There were no windows in the room. The only way out appeared to be through a heavy wooden door.
“Nice decor,?
?? Kate muttered softly. “Early psycho. No, it’s late psycho.”
The door to a small closet was open halfway and she could see inside. What she saw made her feel physically ill.
He’d brought her clothes to this horrible place, this bizarre prison cell. All of her clothes were here.
Using her remaining strength, Kate McTiernan forced herself to sit upright in the bed. The effort made her heart race, and the pounding in her chest frightened her. Her arms and legs felt as if heavy weights were tied to them.
She concentrated hard, trying to focus her eyes on the incredible scene. She continued to stare into the closet.
Those weren’t actually her clothes, she realized. He’d gone out and bought clothes just like hers! Exactly to her taste and style. The clothes displayed in the closet were brand-new. She could see some of the store tags dangling from the blouses and skirts. The Limited. The Gap in Chapel Hill. Stores she actually shopped in herself.
Her eyes darted to the top of the antique white dresser across the room. Her perfume was there, too. Obsession. Safari. Opium.

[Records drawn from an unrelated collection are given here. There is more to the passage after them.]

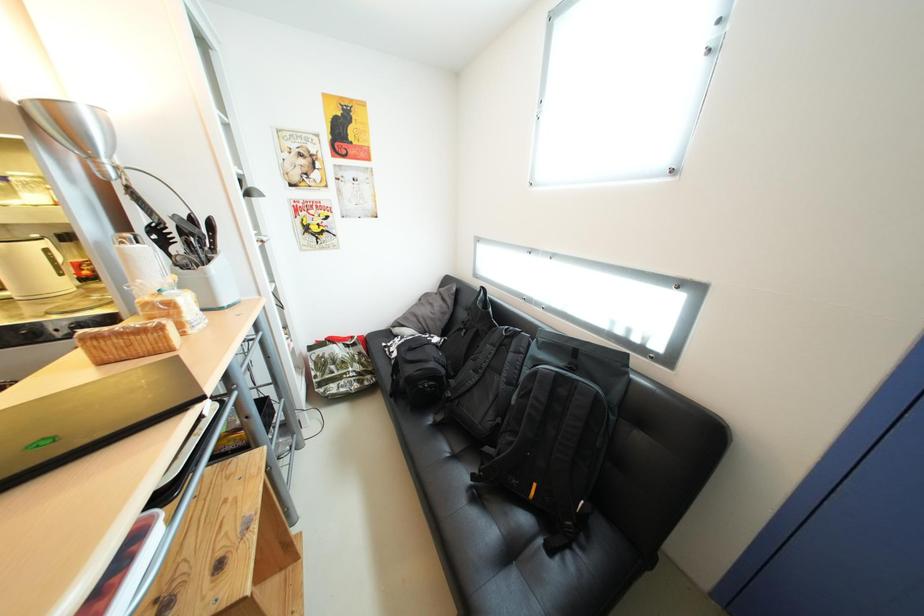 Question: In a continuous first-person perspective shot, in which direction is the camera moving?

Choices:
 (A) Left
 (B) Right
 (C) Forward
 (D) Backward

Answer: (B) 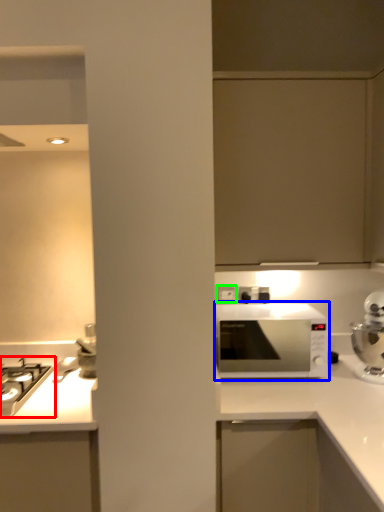 Question: Which object is the farthest from gas stove (highlighted by a red box)? Choose among these: microwave oven (highlighted by a blue box) or electric outlet (highlighted by a green box).

Choices:
 (A) microwave oven
 (B) electric outlet

Answer: (A) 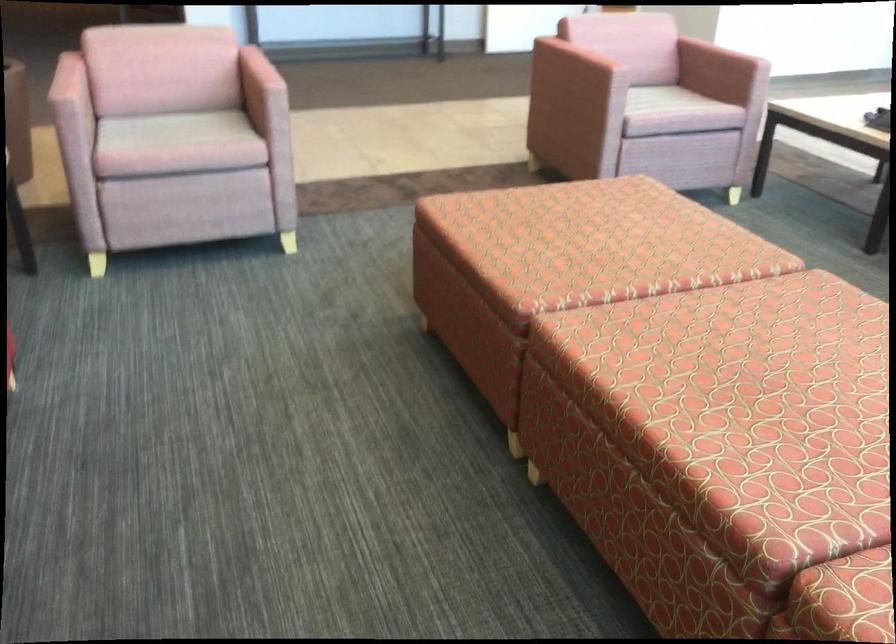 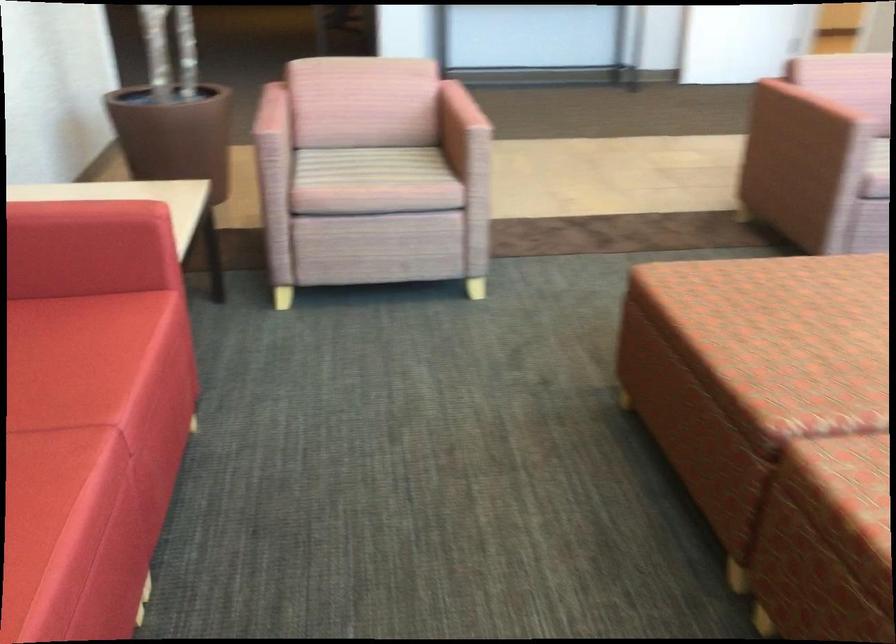 Locate, in the second image, the point that corresponds to point (166, 131) in the first image.

(365, 166) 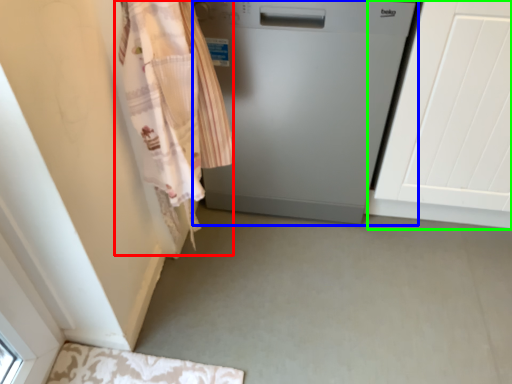 Question: Which object is positioned farthest from clothing (highlighted by a red box)? Select from home appliance (highlighted by a blue box) and screen door (highlighted by a green box).

Choices:
 (A) home appliance
 (B) screen door

Answer: (B) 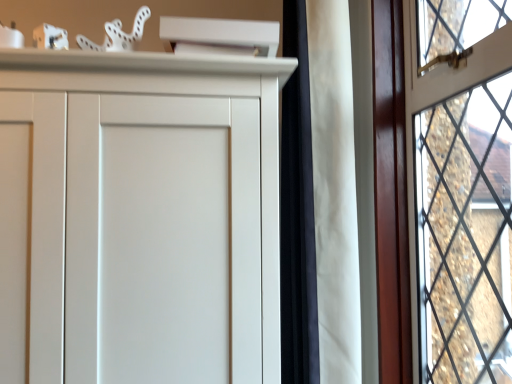 Describe the element at coordinates (444, 190) in the screenshot. I see `matte wooden window at right` at that location.

The width and height of the screenshot is (512, 384). In order to click on matte wooden window at right in this screenshot , I will do `click(444, 190)`.

What do you see at coordinates (319, 199) in the screenshot? I see `white matte curtain at center` at bounding box center [319, 199].

The width and height of the screenshot is (512, 384). Identify the location of white matte curtain at center. (319, 199).

In order to click on matte wooden window at right in this screenshot , I will do `click(444, 190)`.

Considering the positions of objects white matte curtain at center and matte wooden window at right in the image provided, who is more to the left, white matte curtain at center or matte wooden window at right?

white matte curtain at center.

Is the depth of white matte curtain at center greater than that of matte wooden window at right?

Yes, it is.

Is point (345, 171) more distant than point (420, 189)?

No.

Consider the image. From the image's perspective, who appears lower, white matte curtain at center or matte wooden window at right?

From the image's view, matte wooden window at right is below.

From a real-world perspective, is white matte curtain at center over matte wooden window at right?

Yes, from a real-world perspective, white matte curtain at center is over matte wooden window at right

In terms of width, does white matte curtain at center look wider or thinner when compared to matte wooden window at right?

Considering their sizes, white matte curtain at center looks slimmer than matte wooden window at right.

Between white matte curtain at center and matte wooden window at right, which one has more height?

white matte curtain at center is taller.

Based on their sizes in the image, would you say white matte curtain at center is bigger or smaller than matte wooden window at right?

Clearly, white matte curtain at center is larger in size than matte wooden window at right.

Is white matte curtain at center positioned beyond the bounds of matte wooden window at right?

Indeed, white matte curtain at center is completely outside matte wooden window at right.

Is white matte curtain at center not near matte wooden window at right?

No, white matte curtain at center is not far from matte wooden window at right.

Is white matte curtain at center facing away from matte wooden window at right?

Correct, white matte curtain at center is looking away from matte wooden window at right.

In order to click on window lying below the white matte curtain at center (from the image's perspective) in this screenshot , I will do `click(444, 190)`.

Considering the relative positions of matte wooden window at right and white matte curtain at center in the image provided, is matte wooden window at right to the left or to the right of white matte curtain at center?

matte wooden window at right is positioned on white matte curtain at center's right side.

Which is in front, matte wooden window at right or white matte curtain at center?

matte wooden window at right.

Is point (449, 25) farther from viewer compared to point (327, 202)?

Yes, it is behind point (327, 202).

From the image's perspective, is matte wooden window at right above or below white matte curtain at center?

matte wooden window at right is situated lower than white matte curtain at center in the image.

Consider the image. From a real-world perspective, between matte wooden window at right and white matte curtain at center, who is vertically higher?

In real-world perspective, white matte curtain at center is above.

Does matte wooden window at right have a lesser width compared to white matte curtain at center?

Incorrect, the width of matte wooden window at right is not less than that of white matte curtain at center.

Considering the sizes of matte wooden window at right and white matte curtain at center in the image, is matte wooden window at right taller or shorter than white matte curtain at center?

Clearly, matte wooden window at right is shorter compared to white matte curtain at center.

Between matte wooden window at right and white matte curtain at center, which one has smaller size?

Smaller between the two is matte wooden window at right.

Consider the image. Is matte wooden window at right surrounding white matte curtain at center?

No.

Are matte wooden window at right and white matte curtain at center located far from each other?

matte wooden window at right is actually quite close to white matte curtain at center.

Is matte wooden window at right looking in the opposite direction of white matte curtain at center?

Yes, white matte curtain at center is at the back of matte wooden window at right.

From the picture: How far apart are matte wooden window at right and white matte curtain at center?

A distance of 21.12 centimeters exists between matte wooden window at right and white matte curtain at center.

Identify the location of curtain that is on the left side of matte wooden window at right. (319, 199).

The width and height of the screenshot is (512, 384). Find the location of `window below the white matte curtain at center (from the image's perspective)`. window below the white matte curtain at center (from the image's perspective) is located at coordinates (444, 190).

You are a GUI agent. You are given a task and a screenshot of the screen. Output one action in this format:
    pyautogui.click(x=<x>, y=<y>)
    Task: Click on the window on the right of white matte curtain at center
    The height and width of the screenshot is (384, 512).
    Given the screenshot: What is the action you would take?
    pyautogui.click(x=444, y=190)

He’d bought all of it for her, hadn’t he?
Next to the bed was a copy of All the Pretty Horses, the same book she had bought on Franklin Street in Chapel Hill.
He knows everything about me!
CHAPTER 26
DR. KATE MCTIERNAN slept. Awoke. Slept some more. She made a joke of it. Called herself “lazybones.” She never slept in. Not since before med school, anyway.
She was beginning to feel more clearheaded and alert, more in command of herself, except that she had lost track of time. She didn’t know if it was morning, noon, or night. Or even which day it was.